• PROBLEM
Leave out the pictures and copy everything else in the entries exactly.
[RECORDS FOR THE EXERCISE]
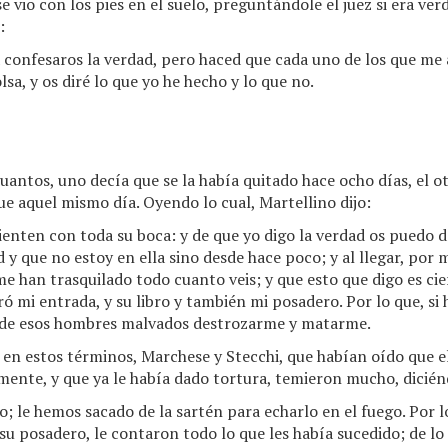
e vio con los pies en el suelo, preguntándole el juez si era ver
:
 confesaros la verdad, pero haced que cada uno de los que me
lsa, y os diré lo que yo he hecho y lo que no.
antos, uno decía que se la había quitado hace ocho días, el otr
ue aquel mismo día. Oyendo lo cual, Martellino dijo:
enten con toda su boca: y de que yo digo la verdad os puedo 
 y que no estoy en ella sino desde hace poco; y al llegar, por m
e han trasquilado todo cuanto veis; y que esto que digo es cier
ró mi entrada, y su libro y también mi posadero. Por lo que, si h
o de esos hombres malvados destrozarme y matarme.
 en estos términos, Marchese y Stecchi, que habían oído que el
ente, y que ya le había dado tortura, temieron mucho, dicién
; le hemos sacado de la sartén para echarlo en el fuego. Por 
u posadero, le contaron todo lo que les había sucedido; de lo 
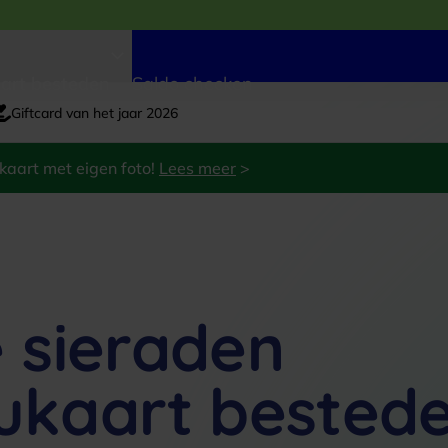
art besteden
Saldo checken
Giftcard van het jaar 2026
kaart met eigen foto!
Lees meer
>
 sieraden
ukaart bested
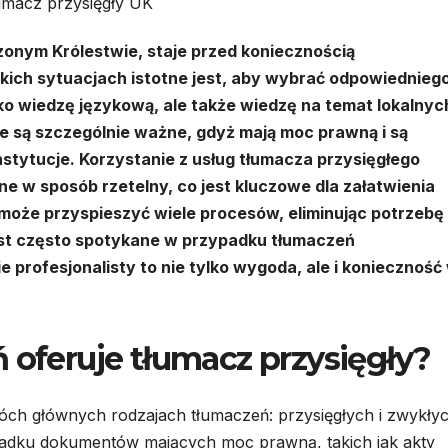
umacz przysięgły UK
czonym Królestwie, staje przed koniecznością
ich sytuacjach istotne jest, aby wybrać odpowiednieg
lko wiedzę językową, ale także wiedzę na temat lokalnyc
 są szczególnie ważne, gdyż mają moc prawną i są
stytucje. Korzystanie z usług tłumacza przysięgłego
 w sposób rzetelny, co jest kluczowe dla załatwienia
może przyspieszyć wiele procesów, eliminując potrzebę
st często spotykane w przypadku tłumaczeń
e profesjonalisty to nie tylko wygoda, ale i konieczność
 oferuje tłumacz przysięgły?
wóch głównych rodzajach tłumaczeń: przysięgłych i zwykłyc
adku dokumentów mających moc prawną, takich jak akty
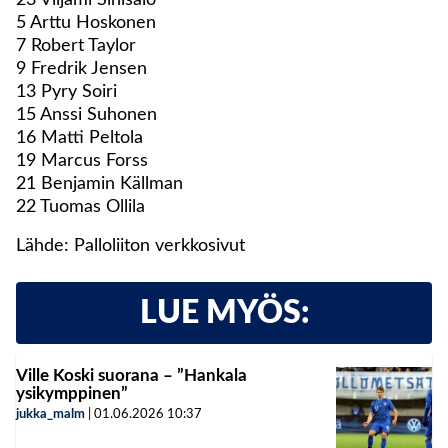
5 Arttu Hoskonen
7 Robert Taylor
9 Fredrik Jensen
13 Pyry Soiri
15 Anssi Suhonen
16 Matti Peltola
19 Marcus Forss
21 Benjamin Källman
22 Tuomas Ollila
Lähde: Palloliiton verkkosivut
LUE MYÖS:
Ville Koski suorana – ”Hankala
ysikymppinen”
jukka_malm
|
01.06.2026
10:37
[/RECORDS FOR THE EXERCISE]
• SOLUTION BELOW
e vio con los pies en el suelo, preguntándole el juez si era ver
:
 confesaros la verdad, pero haced que cada uno de los que me
lsa, y os diré lo que yo he hecho y lo que no.
antos, uno decía que se la había quitado hace ocho días, el otr
ue aquel mismo día. Oyendo lo cual, Martellino dijo:
enten con toda su boca: y de que yo digo la verdad os puedo 
 y que no estoy en ella sino desde hace poco; y al llegar, por m
e han trasquilado todo cuanto veis; y que esto que digo es cier
ró mi entrada, y su libro y también mi posadero. Por lo que, si h
o de esos hombres malvados destrozarme y matarme.
 en estos términos, Marchese y Stecchi, que habían oído que el
ente, y que ya le había dado tortura, temieron mucho, dicién
; le hemos sacado de la sartén para echarlo en el fuego. Por 
u posadero, le contaron todo lo que les había sucedido; de lo 
art besteden
Saldo checken
Giftcard van het jaar 2026
kaart met eigen foto!
Lees meer
>
 sieraden
ukaart bested
umacz przysięgły UK
czonym Królestwie, staje przed koniecznością
ich sytuacjach istotne jest, aby wybrać odpowiednieg
lko wiedzę językową, ale także wiedzę na temat lokalnyc
 są szczególnie ważne, gdyż mają moc prawną i są
stytucje. Korzystanie z usług tłumacza przysięgłego
 w sposób rzetelny, co jest kluczowe dla załatwienia
może przyspieszyć wiele procesów, eliminując potrzebę
st często spotykane w przypadku tłumaczeń
e profesjonalisty to nie tylko wygoda, ale i konieczność
 oferuje tłumacz przysięgły?
wóch głównych rodzajach tłumaczeń: przysięgłych i zwykłyc
adku dokumentów mających moc prawną, takich jak akty
5 Arttu Hoskonen
7 Robert Taylor
9 Fredrik Jensen
13 Pyry Soiri
15 Anssi Suhonen
16 Matti Peltola
19 Marcus Forss
21 Benjamin Källman
22 Tuomas Ollila
Lähde: Palloliiton verkkosivut
LUE MYÖS:
Ville Koski suorana – ”Hankala
ysikymppinen”
jukka_malm
|
01.06.2026
10:37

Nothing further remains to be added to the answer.